= Canadian Extreme Wrestling Party =

Frivolous political party in Canada

The Canadian Extreme Wrestling Party (CEWP) was a frivolous political party in Canada that was not registered as an official party by Elections Canada, the government agency that conducts the Canadian elections.

The party held its leadership convention in Conception Bay South, Newfoundland. This was the first leadership convention to be held in Newfoundland for any federal party in the history of confederation.

==History==

The CEWP was founded on the back of the wrestler Jesse Ventura's 1998 victory in the Minnesota Gubernatorial race.

In the fall of 1999, a young professional wrestler named Quentin Barboni beat out 11 other wrestlers, including Mike "Bulldozer" Dror and Norman Tharx, in a Battle Royale to become the first leader of the Canadian Extreme Wrestling Party.

The organization formed a National Executive and a Canadian Extreme Wrestling Woman's Auxiliary. "Miss Marilyn" was the Woman's Auxiliary's Secretary.

Party officials held news conferences with reporters and conducted interviews with the media.
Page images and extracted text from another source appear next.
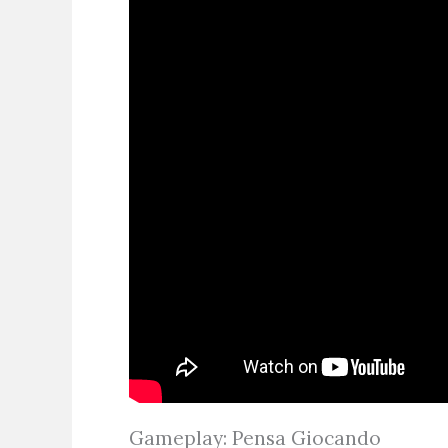
Gameplay: Pensa Giocando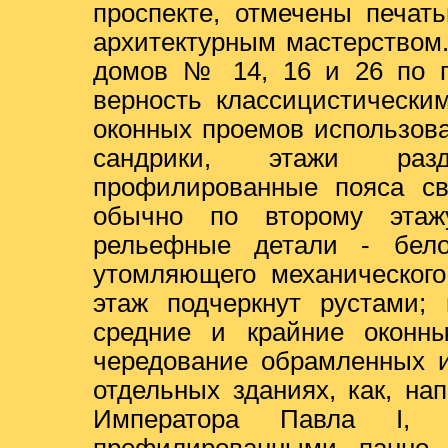
проспекте, отмечены печат
архитектурным мастерством
домов № 14, 16 и 26 по пр
верность классицистически
оконных проемов использов
сандрики, этажи раз
профилированные пояса св
обычно по второму этаж
рельефные детали - бел
утомляющего механического
этаж подчеркнут рустами;
средние и крайние оконн
чередование обрамленных 
отдельных зданиях, как, н
Императора Павла I, ф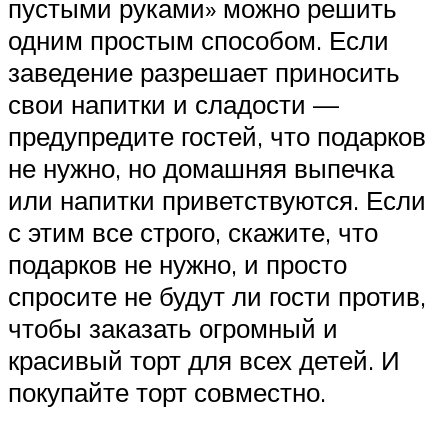
пустыми руками» можно решить
одним простым способом. Если
заведение разрешает приносить
свои напитки и сладости —
предупредите гостей, что подарков
не нужно, но домашняя выпечка
или напитки приветствуются. Если
с этим все строго, скажите, что
подарков не нужно, и просто
спросите не будут ли гости против,
чтобы заказать огромный и
красивый торт для всех детей. И
покупайте торт совместно.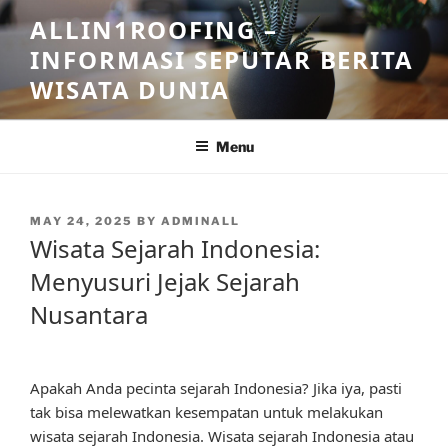
Skip
ALLIN1ROOFING –
to
INFORMASI SEPUTAR BERITA
content
WISATA DUNIA
Menu
POSTED
MAY 24, 2025
BY
ADMINALL
ON
Wisata Sejarah Indonesia:
Menyusuri Jejak Sejarah
Nusantara
Apakah Anda pecinta sejarah Indonesia? Jika iya, pasti
tak bisa melewatkan kesempatan untuk melakukan
wisata sejarah Indonesia. Wisata sejarah Indonesia atau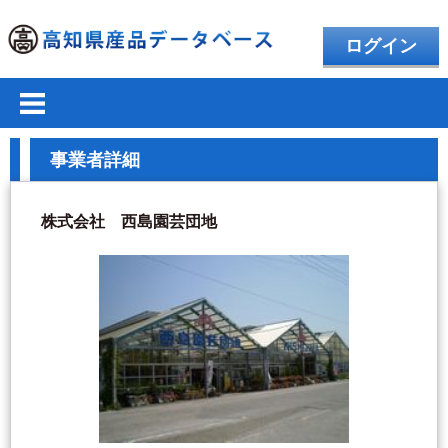
ログイン
事業者詳細
株式会社 西島園芸団地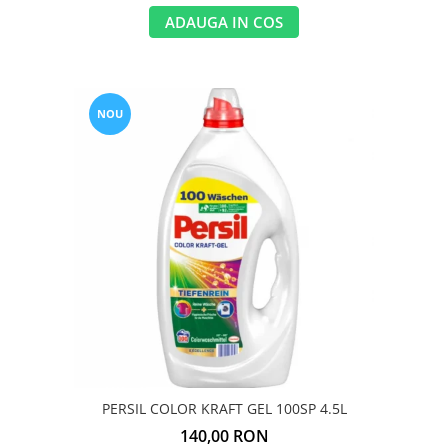
ADAUGA IN COS
NOU
PERSIL COLOR KRAFT GEL 100SP 4.5L
140,00 RON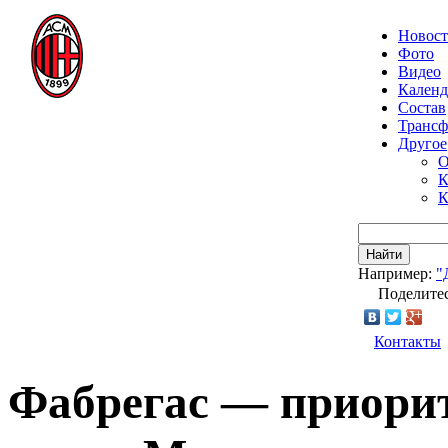
Новос
Фото
Видео
Календ
Состав
Транс
Другое
О
К
К
Найти
Например:
"
Поделитес
Контакты
Фабрегас — приори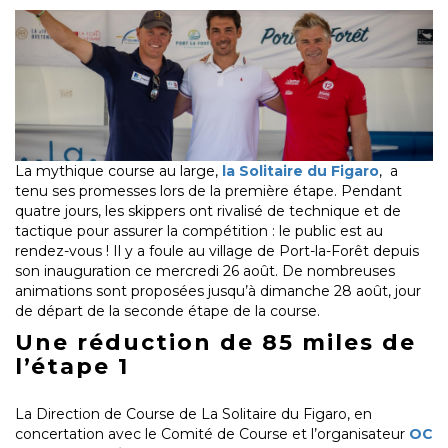
La mythique course au large,
la Solitaire du Figaro
, a
tenu ses promesses lors de la première étape. Pendant
quatre jours, les skippers ont rivalisé de technique et de
tactique pour assurer la compétition : le public est au
rendez-vous ! Il y a foule au village de Port-la-Forêt depuis
son inauguration ce mercredi 26 août. De nombreuses
animations sont proposées jusqu’à dimanche 28 août, jour
de départ de la seconde étape de la course.
Une réduction de 85 miles de
l’étape 1
La Direction de Course de La Solitaire du Figaro, en
concertation avec le Comité de Course et l’organisateur
OC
The party issued over thirty pages of policy statements to the media. The policy of the party was decidedly left wing. Policy included: the issue of overfishing in Canadian waters, regional development, Canada withdrawing from the North Atlantic Treaty Organization (NATO) and becoming neutral, and a "Guaranteed Annual Income" for all Canadians.

According to author Vance Nevada, the party's policy was shaped by the existing policies of the Green Party, edited by future Green Party leadership contender Jason Crummey.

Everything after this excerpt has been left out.